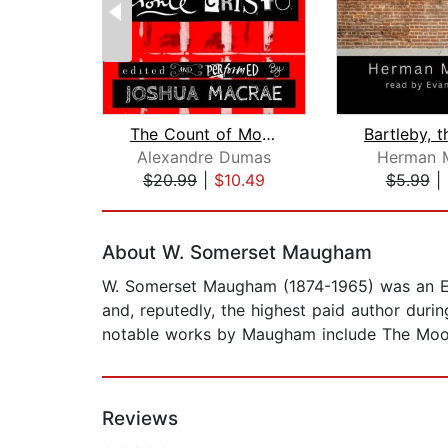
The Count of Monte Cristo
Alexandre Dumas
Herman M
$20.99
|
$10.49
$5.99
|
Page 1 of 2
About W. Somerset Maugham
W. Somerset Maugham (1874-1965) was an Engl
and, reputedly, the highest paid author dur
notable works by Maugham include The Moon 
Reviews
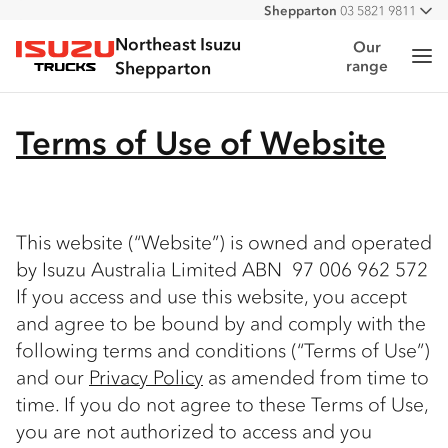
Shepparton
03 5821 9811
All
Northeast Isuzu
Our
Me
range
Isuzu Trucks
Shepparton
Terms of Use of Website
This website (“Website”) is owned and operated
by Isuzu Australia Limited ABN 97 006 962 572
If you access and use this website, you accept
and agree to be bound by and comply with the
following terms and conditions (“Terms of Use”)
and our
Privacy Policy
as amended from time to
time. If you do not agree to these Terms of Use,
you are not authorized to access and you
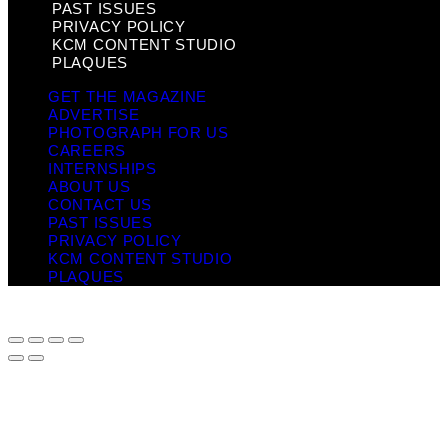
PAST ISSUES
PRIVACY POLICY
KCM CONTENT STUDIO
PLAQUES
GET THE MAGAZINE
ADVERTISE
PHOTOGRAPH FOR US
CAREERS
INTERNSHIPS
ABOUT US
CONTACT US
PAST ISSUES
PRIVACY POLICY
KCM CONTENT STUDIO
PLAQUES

* * * * * * * * *

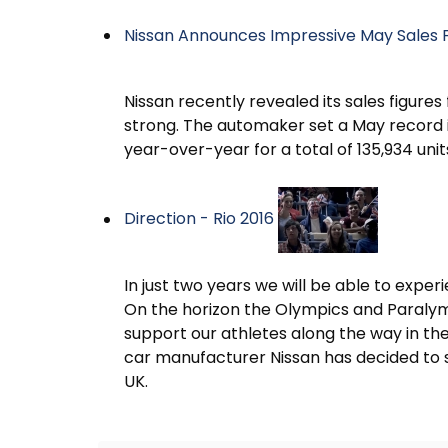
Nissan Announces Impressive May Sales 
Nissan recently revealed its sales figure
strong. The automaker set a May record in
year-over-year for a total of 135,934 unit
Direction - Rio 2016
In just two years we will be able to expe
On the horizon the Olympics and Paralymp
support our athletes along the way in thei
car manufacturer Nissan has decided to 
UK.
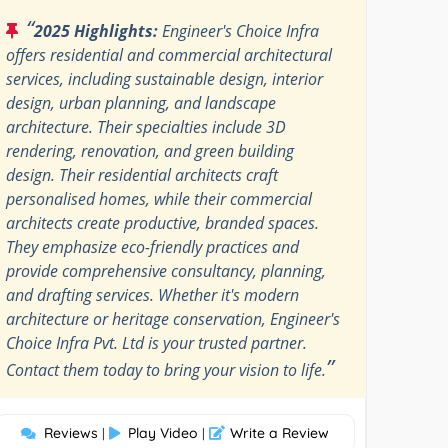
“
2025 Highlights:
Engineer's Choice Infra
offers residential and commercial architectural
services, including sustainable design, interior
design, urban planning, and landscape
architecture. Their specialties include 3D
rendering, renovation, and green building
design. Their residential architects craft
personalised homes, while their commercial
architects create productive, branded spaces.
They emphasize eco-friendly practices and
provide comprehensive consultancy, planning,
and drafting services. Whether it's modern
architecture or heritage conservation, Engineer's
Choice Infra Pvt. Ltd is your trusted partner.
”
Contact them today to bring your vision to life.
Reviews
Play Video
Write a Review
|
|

* * * * * * * * *

* AIM OF THE EXERCISE *
The answer must consist of every line from the data that holds the string "architects".

* YOUR RESPONSE *
design. Their residential architects craft
architects create productive, branded spaces.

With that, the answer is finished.